Firstly, there is a divide between the tax treatment of debt and equity in Australia. While interest is a tax deduction, dividend payments are not directly deductible. The dividend imputation system provides tax relief only for domestic investors. This distorts international investors’ investment decisions, resulting in heavier reliance on debt financing. While the efficiency losses of the tax-induced distortion of the debt-equity ratio are difficult to estimate, they will be high if it leads to more bankruptcies as firms become more vulnerable to adverse shocks.
Secondly, the current tax regime distorts marginal investments. An investment that should be undertaken in the absence of taxes does not go ahead under the current corporate tax regime. An investor needs to secure a post-tax return to compensate for the tax paid on return on equity, which is treated as accounting profit. This leads to lower investment, lower productivity and, in turn, lower wages.
An ACE would address this discriminatory treatment of equity financing and at the same time eliminate the taxation of marginal investments. The introduction of an ACE has the potential to unleash a substantial amount of new investment.
There are other properties of an ACE that might make it particularly relevant for Australia. By construction, an ACE eliminates the taxation of normal returns on equity, while still taxing economic rents. A normal return is the investor’s opportunity cost of capital. Economic rents are returns in excess of the normal return and are usually either firm or location-specific. The former emerge, for example, because of a particular technology, know-how, or entrepreneurship skills. The latter are associated with the business’ location in Australia, such as in the case of mineral resources or oligopolistic industries.
Importantly, an ACE at the existing tax rate would benefit all firms but the benefit would be greater for lower return firms over higher return firms. That is, firms struggling because of the high Australian dollar would benefit more from an ACE than firms that are enjoying high returns. The ultimate question, however, ought to be whether an ACE at the existing rate is likely to deliver more benefits than a lower corporate tax rate (with or without a broader base). The answer to that question will depend on whether location-specific rents are more important than firm-specific rents. Although this question needs to be addressed by quantitative, empirical analysis, a casual look at the Australian economy suggests the prevalence of location-specific rents.

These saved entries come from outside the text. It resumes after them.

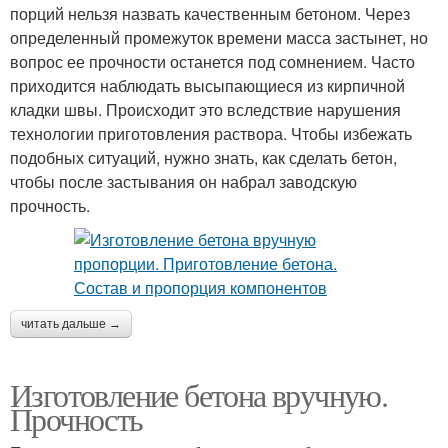
порций нельзя назвать качественным бетоном. Через
определенный промежуток времени масса застынет, но
вопрос ее прочности останется под сомнением. Часто
приходится наблюдать высыпающиеся из кирпичной
кладки швы. Происходит это вследствие нарушения
технологии приготовления раствора. Чтобы избежать
подобных ситуаций, нужно знать, как сделать бетон,
чтобы после застывания он набрал заводскую
прочность.
читать дальше →
Изготовление бетона вручную.
Прочность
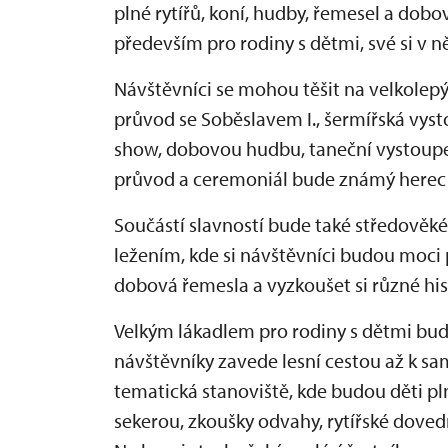
plné rytířů, koní, hudby, řemesel a dob
především pro rodiny s dětmi, své si v 
Návštěvníci se mohou těšit na velkolepý r
průvod se Soběslavem I., šermířská vyst
show, dobovou hudbu, taneční vystoupen
průvod a ceremoniál bude známý herec 
Součástí slavností bude také středověké
ležením, kde si návštěvníci budou moci 
dobová řemesla a vyzkoušet si různé his
Velkým lákadlem pro rodiny s dětmi bud
návštěvníky zavede lesní cestou až k sa
tematická stanoviště, kde budou děti plni
sekerou, zkoušky odvahy, rytířské dove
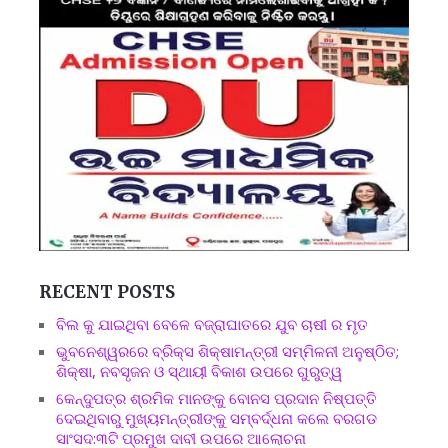
RECENT POSTS
ବିଲ କୁ ଯାଇଥିବା ବେଳେ ବଜ୍ରାଘାତରେ ଯୁବ ଚାଷୀ ର ମୃତ
ଭୁବନେଶ୍ୱରରେ ବ୍ରିକ୍ସ ଶିକ୍ଷାମନ୍ତ୍ରୀ ସମ୍ମିଳନୀ ଅନୁଷ୍ଠିତ;
ଶିକ୍ଷା, ନବସୃଜନ ଓ ସ୍ଥାୟୀ ବିକାଶ ଉପରେ ଗୁରୁତ୍ୱ
କେନ୍ଦୁପତ୍ର ଶ୍ରମିକ ମାନଙ୍କୁ ବୋନସ ପ୍ରଦାନ ନିଷ୍ପତ୍ତି
ଦେଇଥିବାରୁ ମୁଖ୍ୟମନ୍ତ୍ରୀଙ୍କୁ ସମ୍ବର୍ଦ୍ଧନା କଲେ ବରଗଡ
ସାଂସଦ:୩ଟି ପ୍ରମୁଖ ଦାବୀ ଉପରେ ଆଲୋଚନା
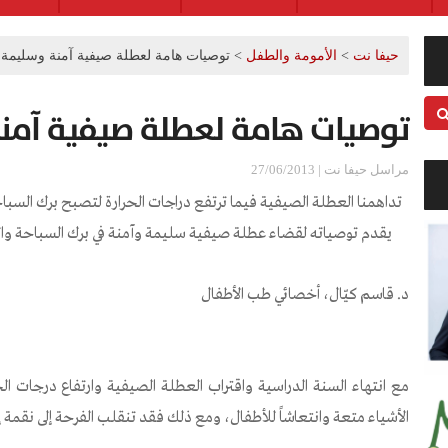
حيفا نت
>
الأمومة والطفل
>
توصيات هامة لعطلة صيفية آمنة وسليمة
توصيات هامة لعطلة صيفية آمن
مراسل حيفا نت | 27/06/2013
تداهمنا العطلة الصيفية فيما ترتفع دراجات الحرارة لتصبح برك السباحة وا
يقدم توصياته لقضاء عطلة صيفية سليمة وآمنة في برك السباحة والبح
د. قاسم كيّال، أخصائي طب الأطفال
مع انتهاء السنة الدراسية واقتراب العطلة الصيفية وارتفاع درجات الح
الأشياء متعة وانتعاشاً للأطفال، ومع ذلك فقد تنقلب الفرحة إلى نقمة إذا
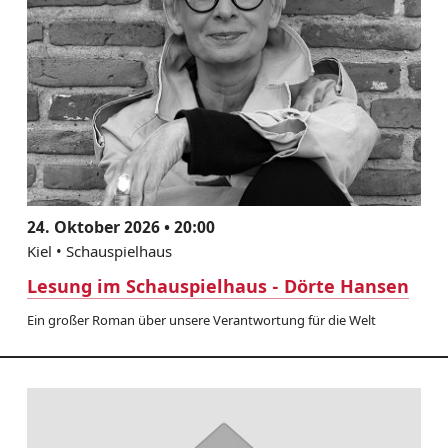
24. Oktober 2026 • 20:00
Kiel • Schauspielhaus
Lesung im Schauspielhaus - Dörte Hansen
Ein großer Roman über unsere Verantwortung für die Welt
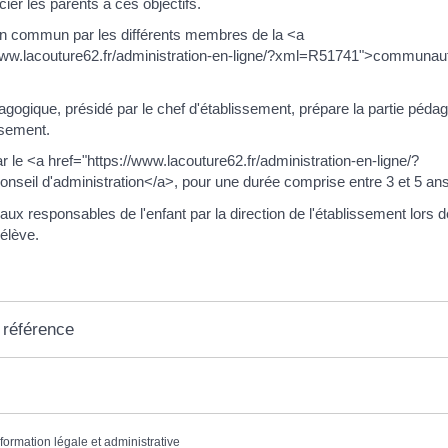
ier les parents à ces objectifs.
 en commun par les différents membres de la <a
/www.lacouture62.fr/administration-en-ligne/?xml=R51741">communau
.
agogique, présidé par le chef d'établissement, prépare la partie péda
ssement.
ar le <a href="https://www.lacouture62.fr/administration-en-ligne/?
seil d'administration</a>, pour une durée comprise entre 3 et 5 ans
 aux responsables de l'enfant par la direction de l'établissement lors 
'élève.
 référence
nformation légale et administrative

Distinguishing between normal returns and rents is essential for tax reform. A tax on normal returns on equity is immediately passed on to more immobile factors such as labour. Whether rents are firm or location specific determines if a tax on economic rents is passed on to more immobile factors. Whereas taxes on location-specific rents are borne by and large by the firms, taxes on firm-specific rents create the incentives for these firms to locate at lower rate jurisdictions. These incentives already exist under the current regime and an ACE at the existing tax rate would mitigate them. Indeed, this provides a strong argument against raising the tax rate to finance the introduction of an ACE. Instead, an ACE could be financed from future tax revenue created by the positive impact of its introduction on investment, productivity and long-run growth. It is disappointing that the Group has chosen not to seek to model the impact of an ACE in the economy.